Se deben copiar la formas utilizadas por esos grupos islamistas, en concreto por Estado Islámico, y crear formatos similares, con textos preparados, que tengan, como objetivo primario la aceptación por parte de la Audiencia a la que van destinados. Ante una publicación como Rumiyah, la revista de moda entre los islamistas y sucesora de la famosa Dabiq, la cual publica reportajes con fotografías en alta resolución, con textos atractivos en su maquetado, no se pueden enfrentar dibujos en blanco y negro, con trazos simples y representando situaciones cotidianas pero con un tratamiento tan simple que no resultan atractivos ni tienen calado, por cuanto de irreales que son.

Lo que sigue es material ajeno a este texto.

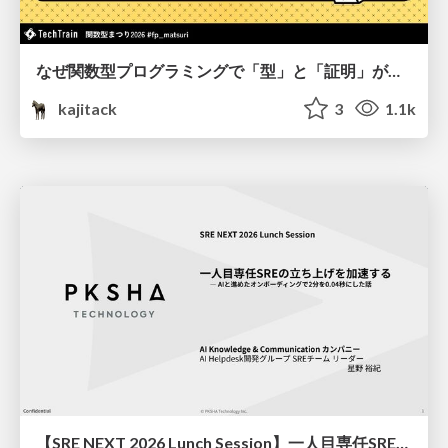
なぜ関数型プログラミングで「型」と「証明」が語られるのか #fp_matsuri
kajitack
3
1.1k
【SRE NEXT 2026 Lunch Session】一人目専任SREの立ち上げを加速する ― AIと進めたオンボーディングで2分を0.04秒にした話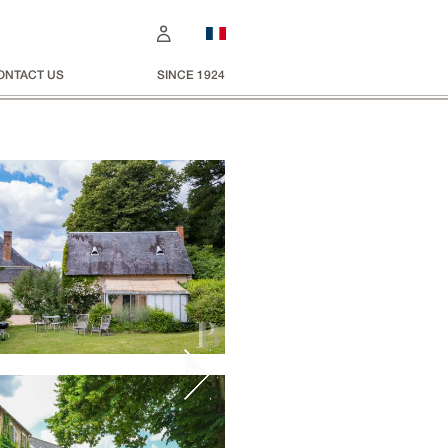
ONTACT US
SINCE 1924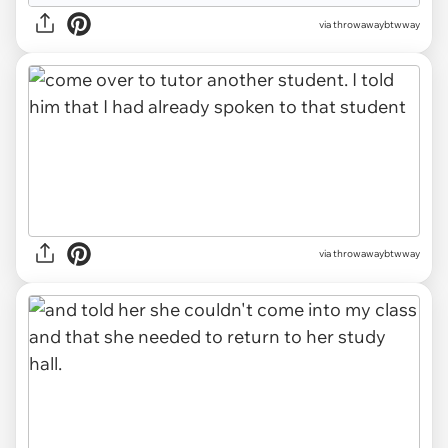
via throwawaybtwway
via throwawaybtwway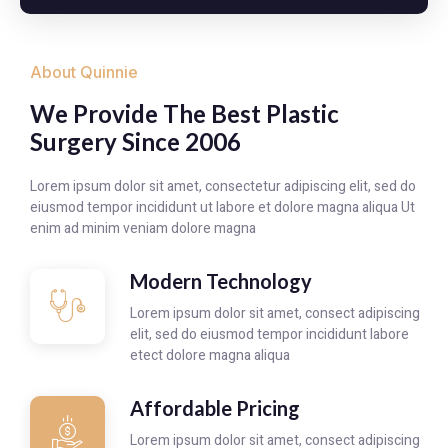
About Quinnie
We Provide The Best Plastic
Surgery Since 2006
Lorem ipsum dolor sit amet, consectetur adipiscing elit, sed do
eiusmod tempor incididunt ut labore et dolore magna aliqua Ut
enim ad minim veniam dolore magna
Modern Technology
Lorem ipsum dolor sit amet, consect adipiscing
elit, sed do eiusmod tempor incididunt labore
etect dolore magna aliqua
Affordable Pricing
Lorem ipsum dolor sit amet, consect adipiscing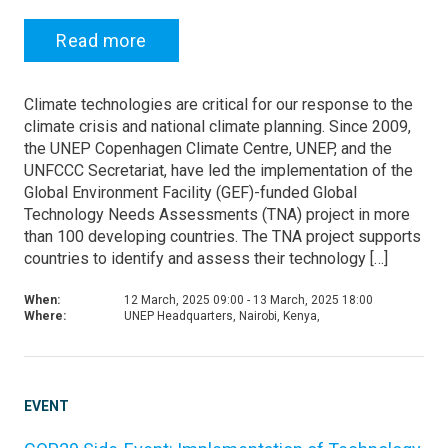
Read more
Climate technologies are critical for our response to the
climate crisis and national climate planning. Since 2009,
the UNEP Copenhagen Climate Centre, UNEP, and the
UNFCCC Secretariat, have led the implementation of the
Global Environment Facility (GEF)-funded Global
Technology Needs Assessments (TNA) project in more
than 100 developing countries. The TNA project supports
countries to identify and assess their technology […]
When:
12 March, 2025 09:00 - 13 March, 2025 18:00
Where:
UNEP Headquarters, Nairobi, Kenya,
EVENT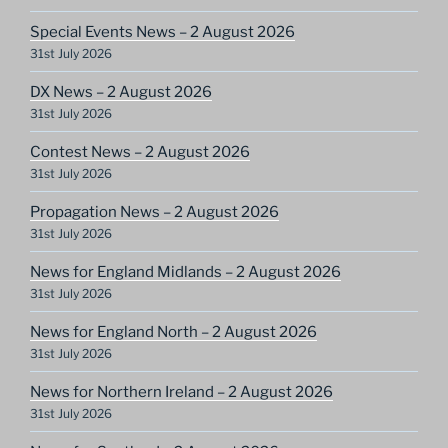
Special Events News – 2 August 2026
31st July 2026
DX News – 2 August 2026
31st July 2026
Contest News – 2 August 2026
31st July 2026
Propagation News – 2 August 2026
31st July 2026
News for England Midlands – 2 August 2026
31st July 2026
News for England North – 2 August 2026
31st July 2026
News for Northern Ireland – 2 August 2026
31st July 2026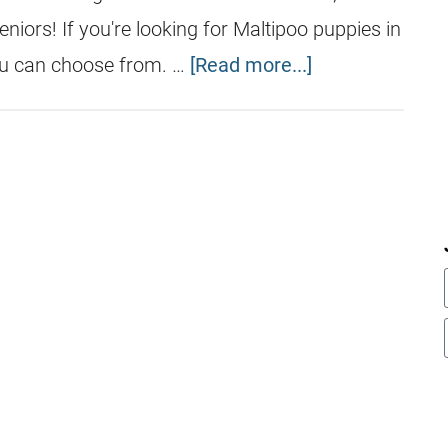
eniors! If you're looking for Maltipoo puppies in
u can choose from. …
[Read more...]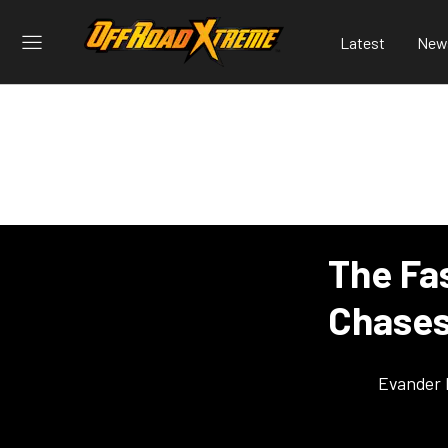
Latest
New
The Fa
Chases
Evander 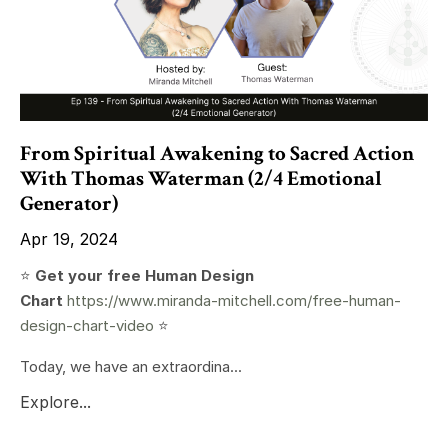
From Spiritual Awakening to Sacred Action
With Thomas Waterman (2/4 Emotional
Generator)
Apr 19, 2024
⭐️
Get your free Human Design
Chart
https://www.miranda-mitchell.com/free-human-
design-chart-video
⭐️
Today, we have an extraordina...
Explore...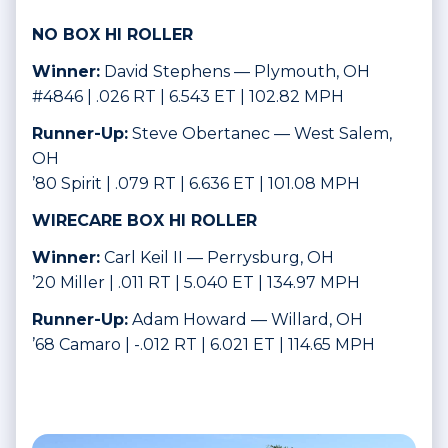
NO BOX HI ROLLER
Winner:
David Stephens — Plymouth, OH
#4846 | .026 RT | 6.543 ET | 102.82 MPH
Runner-Up:
Steve Obertanec — West Salem,
OH
’80 Spirit | .079 RT | 6.636 ET | 101.08 MPH
WIRECARE BOX HI ROLLER
Winner:
Carl Keil II — Perrysburg, OH
’20 Miller | .011 RT | 5.040 ET | 134.97 MPH
Runner-Up:
Adam Howard — Willard, OH
’68 Camaro | -.012 RT | 6.021 ET | 114.65 MPH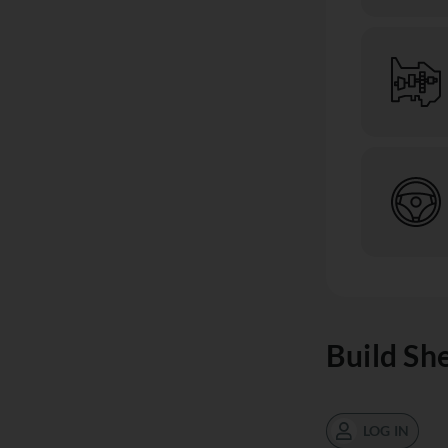
Build Sh
LOG IN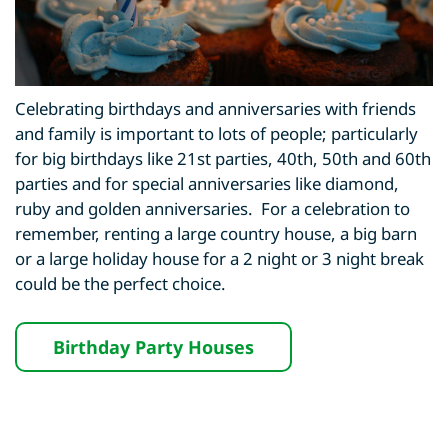
Celebrating birthdays and anniversaries with friends
and family is important to lots of people; particularly
for big birthdays like 21st parties, 40th, 50th and 60th
parties and for special anniversaries like diamond,
ruby and golden anniversaries. For a celebration to
remember, renting a large country house, a big barn
or a large holiday house for a 2 night or 3 night break
could be the perfect choice.
Birthday Party Houses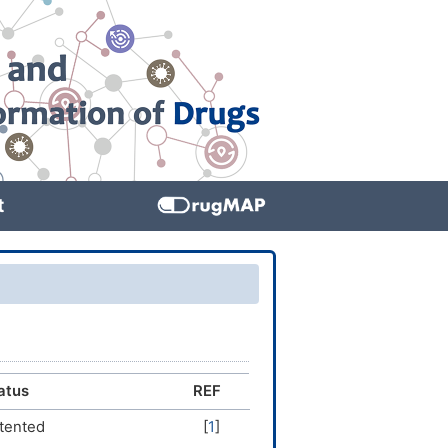
t
atus
REF
tented
[
1
]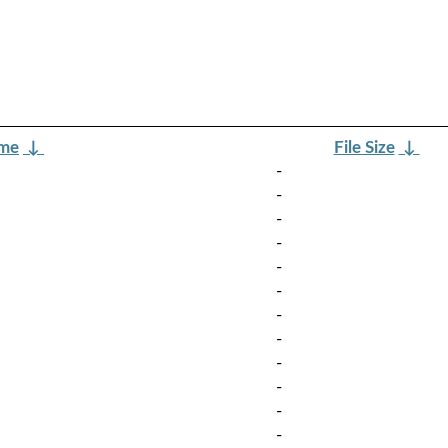
ame
↓
File Size
↓
-
-
-
-
-
-
-
-
-
-
-
-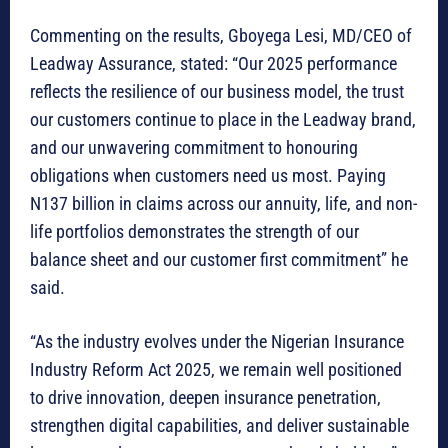
Commenting on the results, Gboyega Lesi, MD/CEO of
Leadway Assurance, stated: “Our 2025 performance
reflects the resilience of our business model, the trust
our customers continue to place in the Leadway brand,
and our unwavering commitment to honouring
obligations when customers need us most. Paying
N137 billion in claims across our annuity, life, and non-
life portfolios demonstrates the strength of our
balance sheet and our customer first commitment” he
said.
“As the industry evolves under the Nigerian Insurance
Industry Reform Act 2025, we remain well positioned
to drive innovation, deepen insurance penetration,
strengthen digital capabilities, and deliver sustainable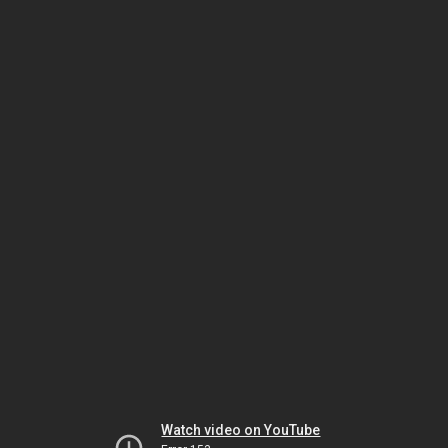
Watch video on YouTube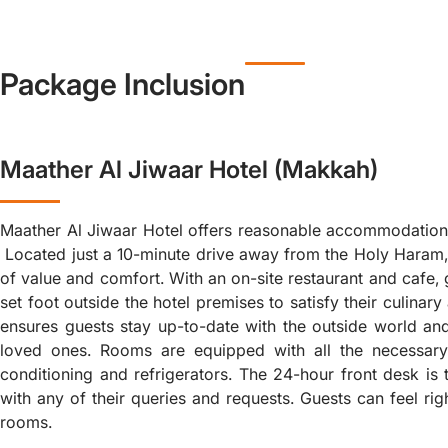
Package Inclusion
Maather Al Jiwaar Hotel (Makkah)
Maather Al Jiwaar Hotel offers reasonable accommodation
Located just a 10-minute drive away from the Holy Haram, 
of value and comfort. With an on-site restaurant and cafe, 
set foot outside the hotel premises to satisfy their culinary
ensures guests stay up-to-date with the outside world an
loved ones. Rooms are equipped with all the necessary 
conditioning and refrigerators. The 24-hour front desk is 
with any of their queries and requests. Guests can feel rig
rooms.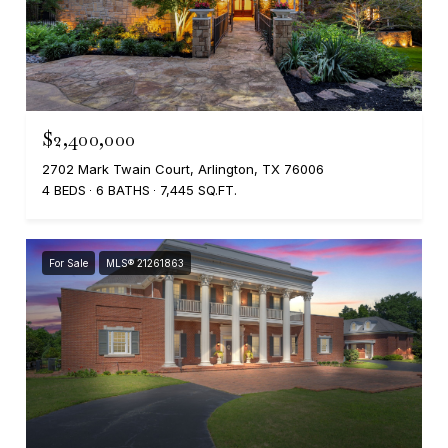
$2,400,000
2702 Mark Twain Court, Arlington, TX 76006
4 BEDS
6 BATHS
7,445 SQ.FT.
For Sale
MLS® 21261863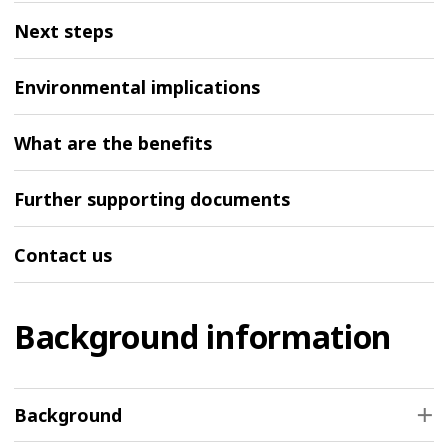
Next steps
Environmental implications
What are the benefits
Further supporting documents
Contact us
Background information
Background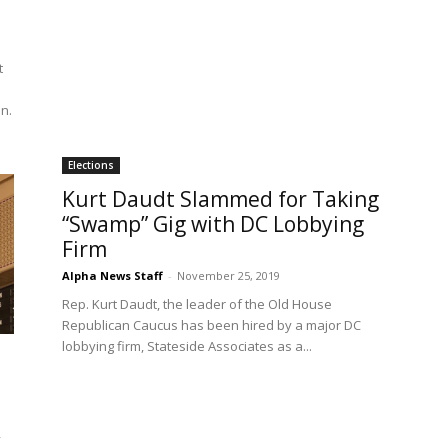
t
en.
Elections
Kurt Daudt Slammed for Taking
“Swamp” Gig with DC Lobbying
Firm
Alpha News Staff
-
November 25, 2019
Rep. Kurt Daudt, the leader of the Old House
Republican Caucus has been hired by a major DC
lobbying firm, Stateside Associates as a...
y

La Audiencia Objetivo no se encuentra en Siria, en Irak, en Libia o en la Franja del Sahel, sino en territorio europeo o norteamericano. Se debe de actuar sobre esa misma Audiencia que consume a diario los productos diseñados y distribuidos por al-Furqan, al-Hayat, A´maq o cualquiera de las productoras islamistas.

Para Occidente el peligro hoy en día está representado por esa población que es consumidora de la propaganda, y que es susceptible de verse tan afectada por la misma que no dude en pasar a la acción.

Acabar con cuentas en redes sociales no hace sino crear víctimas, mártires y sufridores, y no podemos olvidar una cosa, para los islamistas, aquel que se inmola conduciendo un vehículo con explosivos, llevando un chaleco o cinturón explosivo, es de por sí un “mártir” y por ello digno de admiración.